[Stored data Boundary: Start]
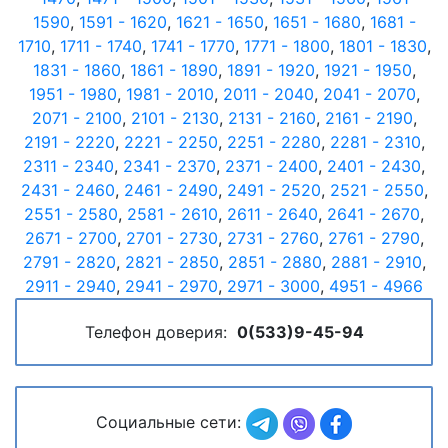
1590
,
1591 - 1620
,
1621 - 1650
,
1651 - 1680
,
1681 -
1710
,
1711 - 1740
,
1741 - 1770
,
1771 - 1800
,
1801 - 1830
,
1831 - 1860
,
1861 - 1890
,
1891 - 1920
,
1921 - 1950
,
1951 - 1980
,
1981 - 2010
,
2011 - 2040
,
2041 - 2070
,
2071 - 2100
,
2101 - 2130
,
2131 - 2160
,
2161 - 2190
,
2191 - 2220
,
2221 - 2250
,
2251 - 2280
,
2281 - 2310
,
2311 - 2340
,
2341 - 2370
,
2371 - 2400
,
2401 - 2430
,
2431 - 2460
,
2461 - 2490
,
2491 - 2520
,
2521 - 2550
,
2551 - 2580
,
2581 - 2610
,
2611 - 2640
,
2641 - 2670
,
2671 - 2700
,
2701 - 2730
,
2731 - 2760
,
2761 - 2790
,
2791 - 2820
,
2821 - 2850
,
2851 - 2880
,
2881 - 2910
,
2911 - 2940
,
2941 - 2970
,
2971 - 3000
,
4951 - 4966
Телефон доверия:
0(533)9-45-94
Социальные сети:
[Stored data Boundary: End]
[Stored data Boundary: Start]
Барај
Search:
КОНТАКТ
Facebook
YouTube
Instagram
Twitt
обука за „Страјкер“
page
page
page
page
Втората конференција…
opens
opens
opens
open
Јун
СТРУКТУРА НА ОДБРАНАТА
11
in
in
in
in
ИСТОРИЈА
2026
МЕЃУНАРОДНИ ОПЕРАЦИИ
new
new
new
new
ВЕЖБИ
[Stored data Boundary: End]
[Stored data Boundary: Start]
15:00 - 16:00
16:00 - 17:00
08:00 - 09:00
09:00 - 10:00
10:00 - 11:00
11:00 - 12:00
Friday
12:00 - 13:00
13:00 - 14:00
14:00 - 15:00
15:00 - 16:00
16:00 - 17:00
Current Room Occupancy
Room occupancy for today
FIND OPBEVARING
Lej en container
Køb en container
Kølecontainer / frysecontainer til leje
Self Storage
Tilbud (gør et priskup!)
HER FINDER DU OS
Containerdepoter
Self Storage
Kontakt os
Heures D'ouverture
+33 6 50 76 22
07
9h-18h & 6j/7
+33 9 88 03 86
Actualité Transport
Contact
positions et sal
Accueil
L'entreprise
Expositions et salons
[Stored data Boundary: End]
Task to complete: Count each line of the entries that holds the word "Room", then state the total and nothing more.

Answer below: 2